A search warrant authorizes law enforcement officers to search a place or person and to seize evidence. A search warrant must contain (1) a particularized description of the place and person to be searched; (2) a particularized description of the thing or things to be seized; and (3) probable cause for the search and seizure.. An affidavit, which is a sworn statement under oath, lists the facts and circumstances believed to establish probable cause.
Provide a particularized description of the place or person to be searched. Examples include a house at a street address or a specific vehicle.
Provide a particularized description of the things to be seized. Examples include stolen televisions or weapons. A description such as "illegal materials" is too vague.
Read More: Who Issues a Search Warrant?
Draft an affidavit to convince the judicial officer that you have probable cause to execute the search warrant. According to National District Attorneys Association's American Prosecutor's Research Institute, include the following in an affidavit:
Affiant's training and experience, based on current rank and experience as a law enforcement officer.
Statute that is being alleged to be violated.
Particularized description of place to be searched.
Background information relevant to the things being searched for.
Description of the investigation in as much detail as possible.
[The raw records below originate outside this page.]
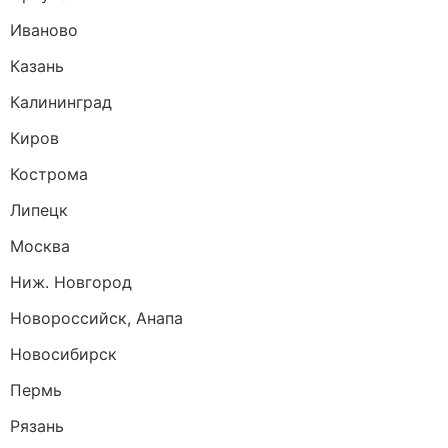
Иваново
Казань
Калининград
Киров
Кострома
Липецк
Москва
Ниж. Новгород
Новороссийск, Анапа
Новосибирск
Пермь
Рязань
This includes the source of information leading to the belief that a crime has been committed, and the particular facts supporting the belief.
Particularized description and list of things to be seized.
Summary paragraph stating why there is probable cause to believe the items to be seized will be found at the subject premises.
Have your supervisor review the search warrant application and affidavit.
Present the search warrant application and affidavit to the judicial officer for signature.
- This article is not intended to provide legal advice or create an attorney/client relationship.
- 1. Law enforcement drafts and executes search warrants, not members of the public at large.
- 2. For non-law enforcement, the civil discovery process should be used.